Mas Mythotin passou a maior parte da vida junto aos dragões, e só precisou da estatueta quando a guerra eclodiu. E ele sempre soube que ela viria: isto lhe foi dito num sonho. "Quando a Lua pintar-se de sangue e os filhos abandonarem suas mães, a fúria dos deuses cairá sobre os povos." E assim foi que, mesmo sabendo o que aconteceria, Mythotin deixou o lar para conhecer o mundo ao lado de Drearod, e a Lua, perfurada pela lâmina do jovem e amaldiçoado Ethos, pintou-se de sangue, e a guerra chegou a Lethros.

Foi por saber de antemão da batalha, como costumava saber de antemão tudo, que Mythotin, mesmo amando seus amigos dragões, os enfrentou nos tempos de guerra, ao lado de Ethos e dos outros 10 heróis, portando a Espada da Revelação, e vindo inclusive a matar Drearod - uma história que eu teria prazer em contar, mas confesso ainda não ter ouvido em detalhe suficiente. Dizem que ele sabia sempre onde os dragões se encontravam, e a quem buscavam alvejar com suas garras; que podia comandar cem homens como se fossem um só, e que enxergava como se tivesse olhos nas costas; nenhuma miragem enganava seus olhos, nenhum golpe tocava sua pele, e nenhum homem hesitava quando encorajado por sua voz, que era como um trovão.

Foi ele quem revelou a Ethos a direção do reino celeste, lar dos dragões, e quem lhe preveniu de que a desgraça aguardava quem cruzasse o oceano; por isso não o acompanhou e aos outros, ficando na terra firme, fitando o céu, enquanto aguardava a vinda dos Quatro Reis.
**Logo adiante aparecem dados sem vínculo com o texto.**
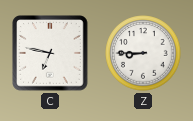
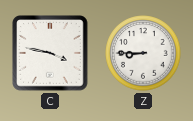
C: 6:47 -> 3:47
Uns dizem que ele tentou impedi-los, mesmo sabendo que inevitavelmente falharia; outros, que tudo que fez foi pedir desculpas pelo sangue derramado, e agradecer aos céus pela vida que vivera. Era exatamente como esta tua estatueta, Mescalina, minha jovem, a que ele portava. "Darekon", era como o chamavam: aquele que busca Dragões. E eu contaria mais sobre ele, seus feitos junto aos demais heróis, e sobre outros que, dizem por aí, viram ou tiveram estatuetas assim e, como ele, buscaram dragões. Mas a Lua Branca já vai alta no céu, e é tempo de repousarmos bem, se quisermos amanhã chegar mesmo a Dinar.